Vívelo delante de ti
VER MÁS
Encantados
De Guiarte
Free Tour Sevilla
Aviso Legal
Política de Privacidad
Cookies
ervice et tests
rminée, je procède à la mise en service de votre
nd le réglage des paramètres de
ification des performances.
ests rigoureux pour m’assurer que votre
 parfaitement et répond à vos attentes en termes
━━━━━━━━━━━━━━━━━━━━━━━━━━━━━━
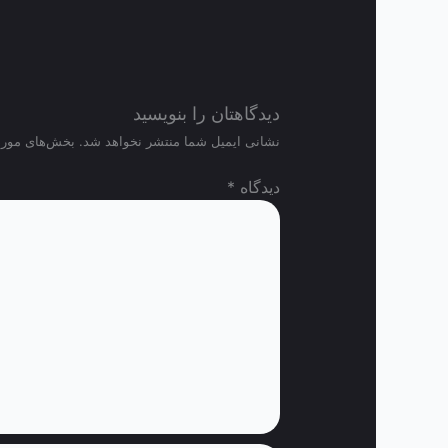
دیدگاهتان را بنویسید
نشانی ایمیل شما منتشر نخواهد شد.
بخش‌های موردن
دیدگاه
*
━━━━━━━━━━━━━━━━━━━━━━━━━━━━━━
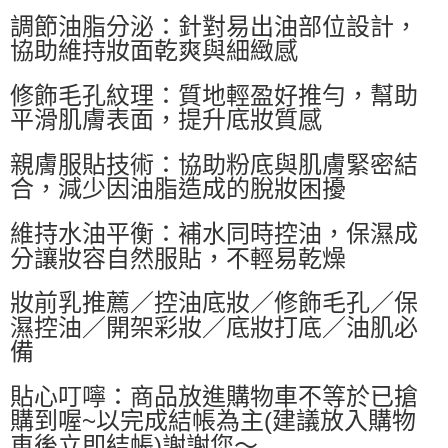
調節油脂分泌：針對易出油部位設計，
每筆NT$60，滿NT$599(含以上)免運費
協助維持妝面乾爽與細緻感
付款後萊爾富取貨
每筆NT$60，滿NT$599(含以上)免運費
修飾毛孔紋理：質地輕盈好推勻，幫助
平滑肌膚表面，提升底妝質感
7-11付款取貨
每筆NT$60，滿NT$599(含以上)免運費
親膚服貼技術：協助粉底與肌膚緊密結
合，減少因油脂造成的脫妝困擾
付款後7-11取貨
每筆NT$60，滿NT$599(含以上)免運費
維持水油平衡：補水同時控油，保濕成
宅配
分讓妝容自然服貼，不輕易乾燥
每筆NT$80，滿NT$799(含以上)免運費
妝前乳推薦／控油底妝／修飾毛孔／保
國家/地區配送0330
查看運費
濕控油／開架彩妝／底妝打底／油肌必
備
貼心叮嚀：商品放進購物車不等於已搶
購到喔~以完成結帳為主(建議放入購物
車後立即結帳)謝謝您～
━━━━━━━━━━━━━━━━━━━━━━━━━━━━━━
When a line holds the string "votre", pull it out of the listing.

rminée, je procède à la mise en service de votre
ests rigoureux pour m’assurer que votre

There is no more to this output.